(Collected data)
+---+

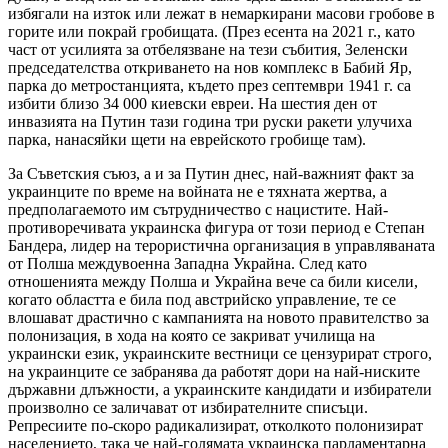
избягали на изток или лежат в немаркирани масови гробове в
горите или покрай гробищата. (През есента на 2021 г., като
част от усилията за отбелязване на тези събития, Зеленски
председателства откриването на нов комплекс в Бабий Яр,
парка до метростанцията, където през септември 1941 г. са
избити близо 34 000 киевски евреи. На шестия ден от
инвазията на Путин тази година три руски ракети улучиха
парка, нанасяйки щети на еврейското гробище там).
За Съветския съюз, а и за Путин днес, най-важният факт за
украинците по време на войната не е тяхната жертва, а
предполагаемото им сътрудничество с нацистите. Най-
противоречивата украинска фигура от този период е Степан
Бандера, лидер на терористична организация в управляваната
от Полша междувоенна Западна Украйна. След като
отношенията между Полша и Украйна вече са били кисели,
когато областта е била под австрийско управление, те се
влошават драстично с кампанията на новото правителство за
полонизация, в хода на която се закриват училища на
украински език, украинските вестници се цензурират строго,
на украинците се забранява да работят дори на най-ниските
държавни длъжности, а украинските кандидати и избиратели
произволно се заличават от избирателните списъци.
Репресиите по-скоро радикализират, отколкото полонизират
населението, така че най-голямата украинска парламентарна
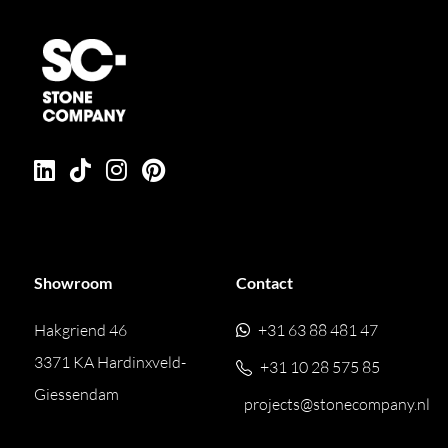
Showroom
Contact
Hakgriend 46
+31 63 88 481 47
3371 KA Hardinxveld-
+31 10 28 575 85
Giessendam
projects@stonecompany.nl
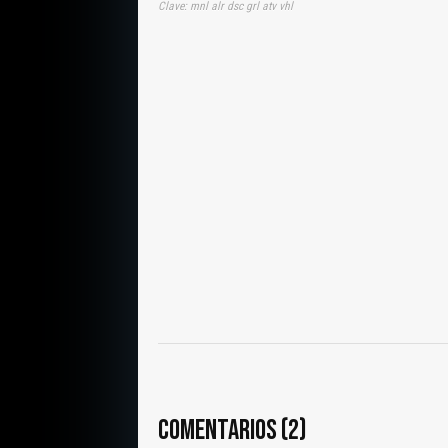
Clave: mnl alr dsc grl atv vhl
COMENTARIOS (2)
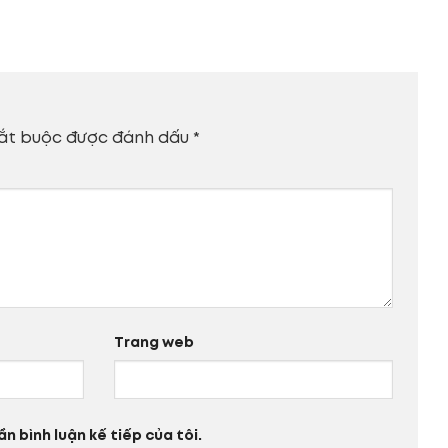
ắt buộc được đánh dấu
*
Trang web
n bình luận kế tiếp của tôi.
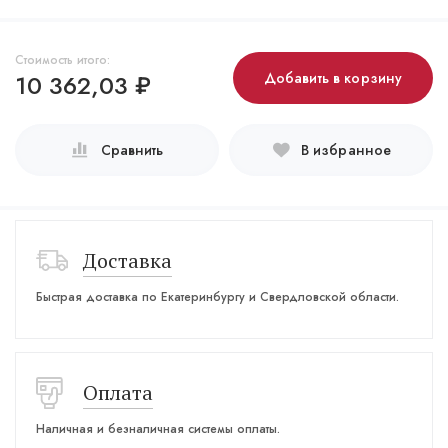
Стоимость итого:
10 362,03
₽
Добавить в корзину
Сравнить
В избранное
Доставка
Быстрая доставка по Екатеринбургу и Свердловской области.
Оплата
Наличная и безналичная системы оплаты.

+---+

__Task brief__
Scan the records above, then copy out each line that mentions "Полша".

__Written response__
от Полша междувоенна Западна Украйна. След като
отношенията между Полша и Украйна вече са били кисели,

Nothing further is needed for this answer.